**** Extracted material

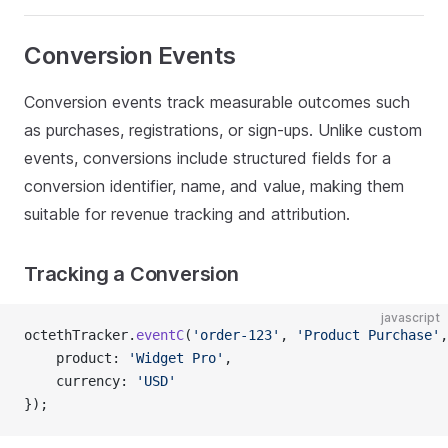
Conversion Events
Conversion events track measurable outcomes such
as purchases, registrations, or sign-ups. Unlike custom
events, conversions include structured fields for a
conversion identifier, name, and value, making them
suitable for revenue tracking and attribution.
Tracking a Conversion
javascript
octethTracker.
eventC
(
'order-123'
, 
'Product Purchase'
,
    product: 
'Widget Pro'
,
    currency: 
'USD'
});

********

> _Activity_: Reproduce all of the entries word for word, skipping any pictures they hold.

> _Answer to this exercise_:
Conversion Events
Conversion events track measurable outcomes such
as purchases, registrations, or sign-ups. Unlike custom
events, conversions include structured fields for a
conversion identifier, name, and value, making them
suitable for revenue tracking and attribution.
Tracking a Conversion
javascript
octethTracker.
eventC
(
'order-123'
, 
'Product Purchase'
,
    product: 
'Widget Pro'
,
    currency: 
'USD'
});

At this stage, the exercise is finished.